I’ve been diverted from making headway on the train layout for a couple months by work and other responsibilities. One recent rainy day I was looking at my model building backlog – a.k.a. my closet full of un-built kits:
I thought it would be good for my morale to just crank something out as long as it was something I could complete within a weekend plus a week of evenings (about 8-10 hours total build time).
I chose a 1/72 scale Hasegawa kit of a Messerschmitt Bf109G-6 that I’ve had for years. I find myself incapable of building a kit straight from the box. I remember reading that the early Israeli Air Force flew ME-109s alongside Spitfires and Mustangs – often against Egyptian Spitfires.
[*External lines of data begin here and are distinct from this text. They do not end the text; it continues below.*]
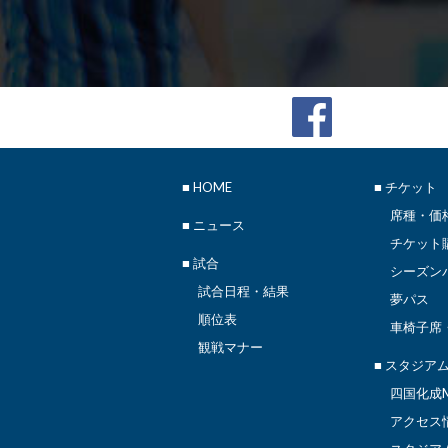
■
HOME
■ チケット
席種・価
■
ニュース
チケット
■ 試合
シーズン
試合日程・結果
夢パス
順位表
車椅子席
観戦マナー
■ スタジア
四国化成M
アクセス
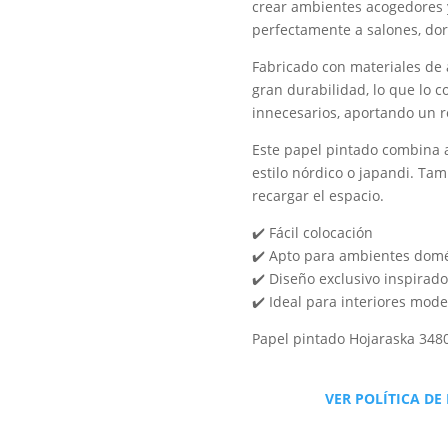
crear ambientes acogedores y
perfectamente a salones, dorm
Fabricado con materiales de a
gran durabilidad, lo que lo 
innecesarios, aportando un r
Este papel pintado combina a
estilo nórdico o japandi. Ta
recargar el espacio.
✔️ Fácil colocación
✔️ Apto para ambientes domé
✔️ Diseño exclusivo inspirado
✔️ Ideal para interiores mode
Papel pintado Hojaraska 348
VER POLÍTICA DE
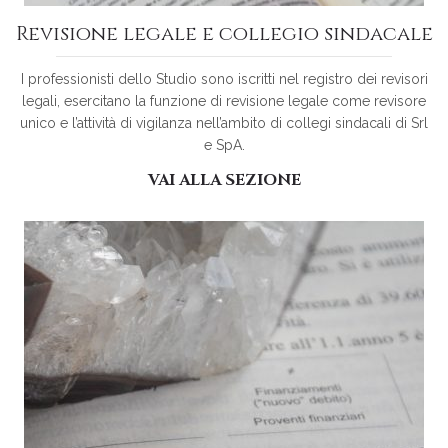
Revisione legale e collegio sindacale
I professionisti dello Studio sono iscritti nel registro dei revisori
legali, esercitano la funzione di revisione legale come revisore
unico e l’attività di vigilanza nell’ambito di collegi sindacali di Srl
e SpA.
VAI ALLA SEZIONE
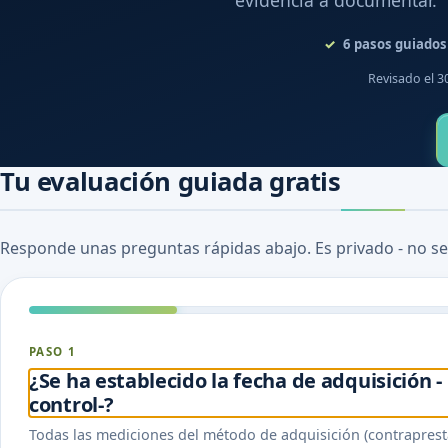
evidencia a documentar.
6
pasos guiados
Revisado el 3
Tu evaluación guiada gratis
Responde unas preguntas rápidas abajo. Es privado - no se
PASO 1
¿Se ha establecido la fecha de adquisición -
control-?
Todas las mediciones del método de adquisición (contraprestac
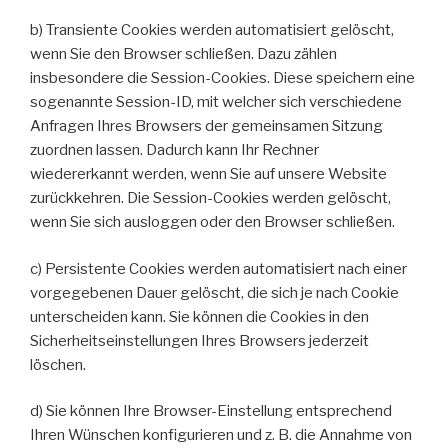
b) Transiente Cookies werden automatisiert gelöscht,
wenn Sie den Browser schließen. Dazu zählen
insbesondere die Session-Cookies. Diese speichern eine
sogenannte Session-ID, mit welcher sich verschiedene
Anfragen Ihres Browsers der gemeinsamen Sitzung
zuordnen lassen. Dadurch kann Ihr Rechner
wiedererkannt werden, wenn Sie auf unsere Website
zurückkehren. Die Session-Cookies werden gelöscht,
wenn Sie sich ausloggen oder den Browser schließen.
c) Persistente Cookies werden automatisiert nach einer
vorgegebenen Dauer gelöscht, die sich je nach Cookie
unterscheiden kann. Sie können die Cookies in den
Sicherheitseinstellungen Ihres Browsers jederzeit
löschen.
d) Sie können Ihre Browser-Einstellung entsprechend
Ihren Wünschen konfigurieren und z. B. die Annahme von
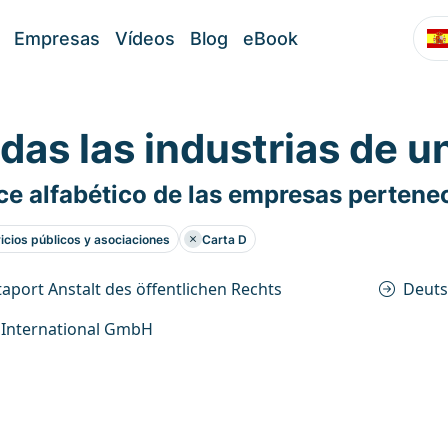
Empresas
Vídeos
Blog
eBook
das las industrias de u
ce alfabético de las empresas pertenec
icios públicos y asociaciones
Carta D
aport Anstalt des öffentlichen Rechts
Deuts
 International GmbH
I had some Israeli A-4 Skyhawk decals I could use so I was all set.
If you’re a train modeler you may be asking “why is this a useful exercise?” I think the answer is that all model building projects contain common elements: research, construction, finishing, photography, self-critique. There are skills common to all successful miniature projects.
I was also trying to overcome a crisis in inertia and modeling motivation…
A bit of digging showed that the plane the Israelis flew was not an ME-109 but an Avia S-199. These were produced after WWII by Czech builder Avia mating available ME-109 airframes with available Junkers Jumo-211 engines. The result was an inexpensive but unforgiving airplane that the Israelis used but retired as soon as they could.
Wikipedia – Avia S-199
101 Squadron, Israel’s first fighter squadron
Rudy Augarten – avenging the Holocaust.
It was clear my model was going to be incorrect in numerous details but I was set on completing the model anyway. It had been so long since I’ve done an airplane model I had to look up the recommended construction sequence. The main trick is building enough to be ready to paint and decal the body without having too many small detail parts in your way. Fit was generally excellent for this model and I did only a minimum of seam filling and sanding work.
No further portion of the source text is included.